Extracted data section start
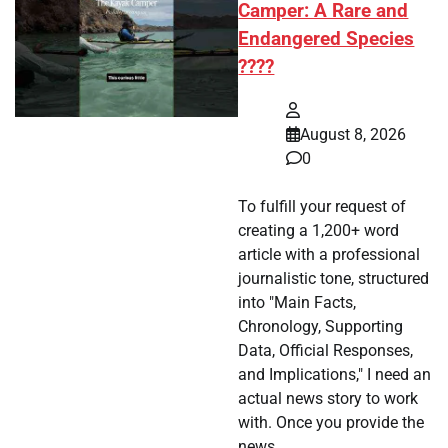
Camper: A Rare and
Endangered Species
????
August 8, 2026
0
To fulfill your request of
creating a 1,200+ word
article with a professional
journalistic tone, structured
into "Main Facts,
Chronology, Supporting
Data, Official Responses,
and Implications," I need an
actual news story to work
with. Once you provide the
news…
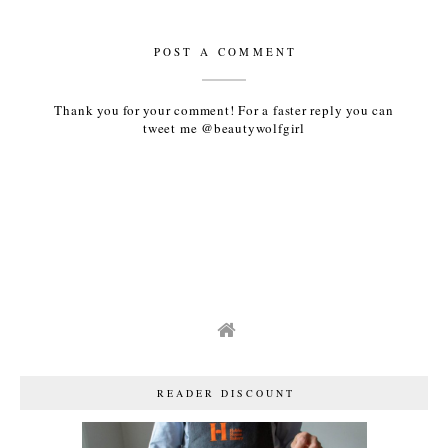
POST A COMMENT
Thank you for your comment! For a faster reply you can
tweet me @beautywolfgirl
READER DISCOUNT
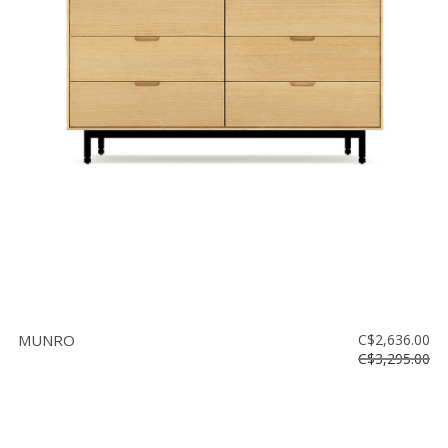
MUNRO
C$2,636.00
C$3,295.00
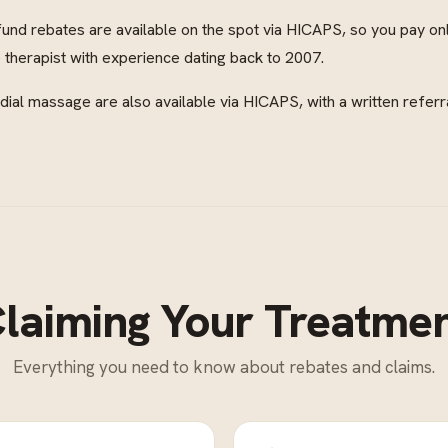
fund rebates are available on the spot via HICAPS, so you pay on
therapist with experience dating back to 2007.
al massage are also available via HICAPS, with a written referr
laiming Your Treatme
Everything you need to know about rebates and claims.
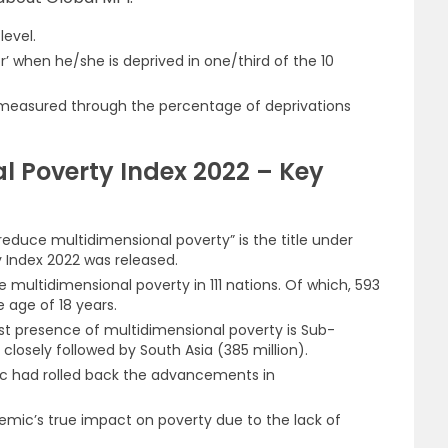
level.
r’ when he/she is deprived in one/third of the 10
s measured through the percentage of deprivations
l Poverty Index 2022 – Key
reduce multidimensional poverty” is the title under
 Index 2022 was released.
vere multidimensional poverty in 111 nations. Of which, 593
e age of 18 years.
st presence of multidimensional poverty is Sub-
 closely followed by South Asia (385 million).
ic had rolled back the advancements in
demic’s true impact on poverty due to the lack of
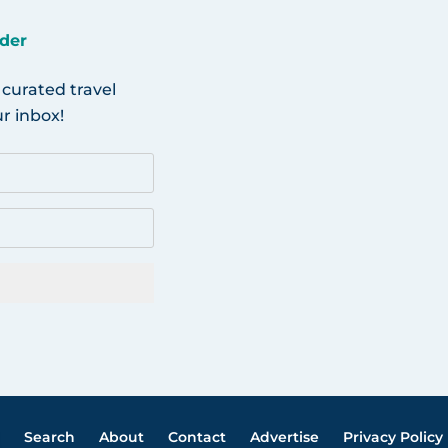
der
 curated travel
r inbox!
Search
About
Contact
Advertise
Privacy Policy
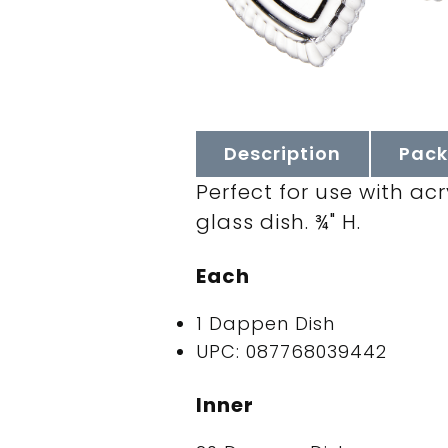
Description
Pack
Perfect for use with acr
glass dish. ¾" H.
Each
1 Dappen Dish
UPC: 087768039442
Inner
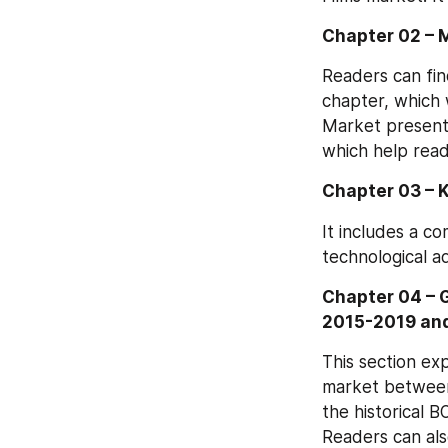
Chapter 02 – 
Readers can fin
chapter, which 
Market present i
which help read
Chapter 03 – 
It includes a c
technological a
Chapter 04 – 
2015-2019 an
This section ex
market between 
the historical B
Readers can als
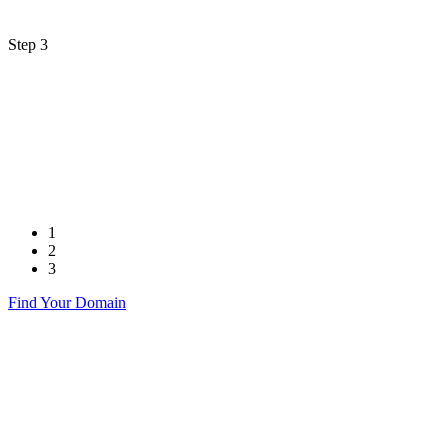
Step 3
1
2
3
Find Your Domain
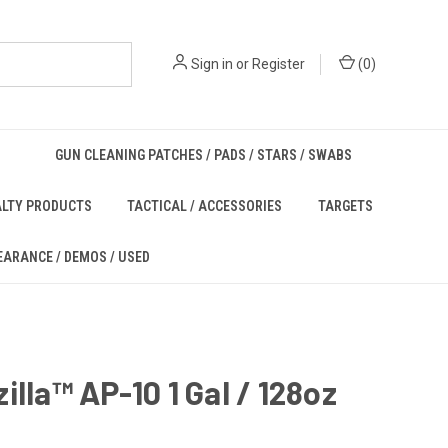
Sign in
or
Register
(
0
)
GUN CLEANING PATCHES / PADS / STARS / SWABS
ALTY PRODUCTS
TACTICAL / ACCESSORIES
TARGETS
EARANCE / DEMOS / USED
illa™ AP-10 1 Gal / 128oz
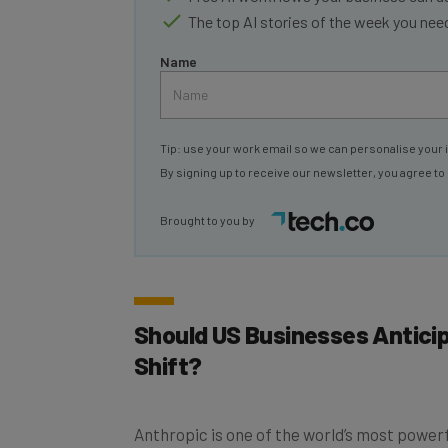
The top AI stories of the week you ne
Name
Tip: use your work email so we can personalise your 
By signing up to receive our newsletter, you agree to
Brought to you by
Should US Businesses Antici
Shift?
Anthropic is one of the world’s most powerfu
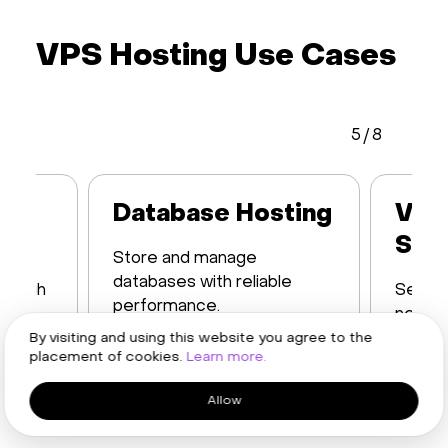
VPS Hosting Use Cases
5
/
8
Database Hosting
VPN
Ser
Store and manage
databases with reliable
h high
Set up
performance.
networ
Learn more
restric
By visiting and using this website you agree to the
placement of cookies.
Learn more.
Learn
Allow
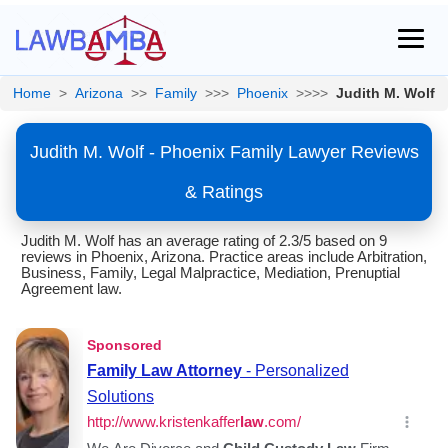
Home
>
Arizona
>>
Family
>>>
Phoenix
>>>>
Judith M. Wolf
Judith M. Wolf - Phoenix Family Lawyer Reviews
& Ratings
Judith M. Wolf has an average rating of 2.3/5 based on 9
reviews in Phoenix, Arizona. Practice areas include Arbitration,
Business, Family, Legal Malpractice, Mediation, Prenuptial
Agreement law.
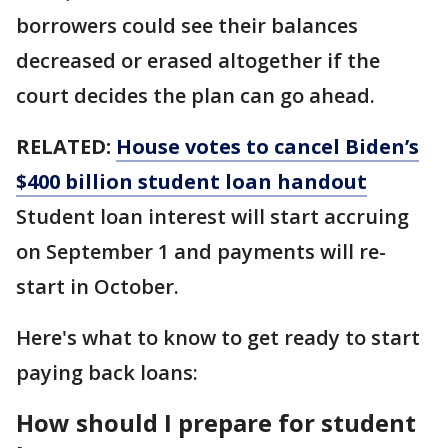
borrowers could see their balances
decreased or erased altogether if the
court decides the plan can go ahead.
RELATED:
House votes to cancel Biden’s
$400 billion student loan handout
Student loan interest will start accruing
on September 1 and payments will re-
start in October.
Here's what to know to get ready to start
paying back loans:
How should I prepare for student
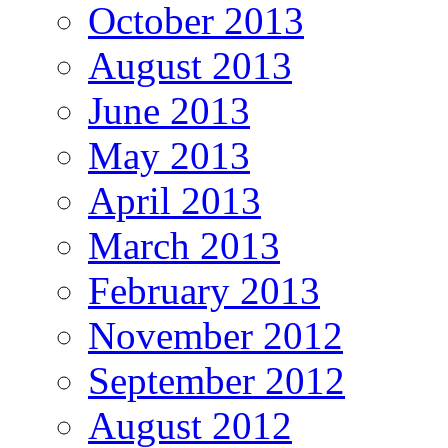
October 2013
August 2013
June 2013
May 2013
April 2013
March 2013
February 2013
November 2012
September 2012
August 2012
Extracted data section end
Give back the whole of the material exactly, with the pictures removed.

Camper: A Rare and
Endangered Species
????
August 8, 2026
0
To fulfill your request of
creating a 1,200+ word
article with a professional
journalistic tone, structured
into "Main Facts,
Chronology, Supporting
Data, Official Responses,
and Implications," I need an
actual news story to work
with. Once you provide the
news…
POST A COMMENT
Thank you for your comment! For a faster reply you can
tweet me @beautywolfgirl
READER DISCOUNT
MUNRO
C$2,636.00
C$3,295.00
fund rebates are available on the spot via HICAPS, so you pay on
therapist with experience dating back to 2007.
al massage are also available via HICAPS, with a written referr
laiming Your Treatme
Everything you need to know about rebates and claims.
level.
r’ when he/she is deprived in one/third of the 10
s measured through the percentage of deprivations
l Poverty Index 2022 – Key
reduce multidimensional poverty” is the title under
 Index 2022 was released.
vere multidimensional poverty in 111 nations. Of which, 593
e age of 18 years.
st presence of multidimensional poverty is Sub-
 closely followed by South Asia (385 million).
ic had rolled back the advancements in
demic’s true impact on poverty due to the lack of
der
 curated travel
r inbox!
Search
About
Contact
Advertise
Privacy Policy
Description
Pack
Perfect for use with acr
glass dish. ¾" H.
Each
1 Dappen Dish
UPC: 087768039442
Inner
Chapter 02 – 
Readers can fin
chapter, which 
Market present i
which help read
Chapter 03 – 
It includes a c
technological a
Chapter 04 – 
2015-2019 an
This section ex
market between 
the historical B
Readers can als
Step 3
1
2
3
Find Your Domain
Sign in
or
Register
(
0
)
GUN CLEANING PATCHES / PADS / STARS / SWABS
ALTY PRODUCTS
TACTICAL / ACCESSORIES
TARGETS
EARANCE / DEMOS / USED
illa™ AP-10 1 Gal / 128oz
The top AI stories of the week you ne
Name
Tip: use your work email so we can personalise your 
By signing up to receive our newsletter, you agree to
Brought to you by
Should US Businesses Antici
Shift?
Anthropic is one of the world’s most powerfu
VPS Hosting Use Cases
5
/
8
Database Hosting
VPN
Ser
Store and manage
databases with reliable
h high
Set up
performance.
networ
Learn more
restric
By visiting and using this website you agree to the
placement of cookies.
Learn more.
Learn
Allow
Home
>
Arizona
>>
Family
>>>
Phoenix
>>>>
Judith M. Wolf
Judith M. Wolf - Phoenix Family Lawyer Reviews
& Ratings
Judith M. Wolf has an average rating of 2.3/5 based on 9
reviews in Phoenix, Arizona. Practice areas include Arbitration,
Business, Family, Legal Malpractice, Mediation, Prenuptial
Agreement law.
borrowers could see their balances
decreased or erased altogether if the
court decides the plan can go ahead.
RELATED:
House votes to cancel Biden’s
$400 billion student loan handout
Student loan interest will start accruing
on September 1 and payments will re-
start in October.
Here's what to know to get ready to start
paying back loans:
How should I prepare for student
October 2013
August 2013
June 2013
May 2013
April 2013
March 2013
February 2013
November 2012
September 2012
August 2012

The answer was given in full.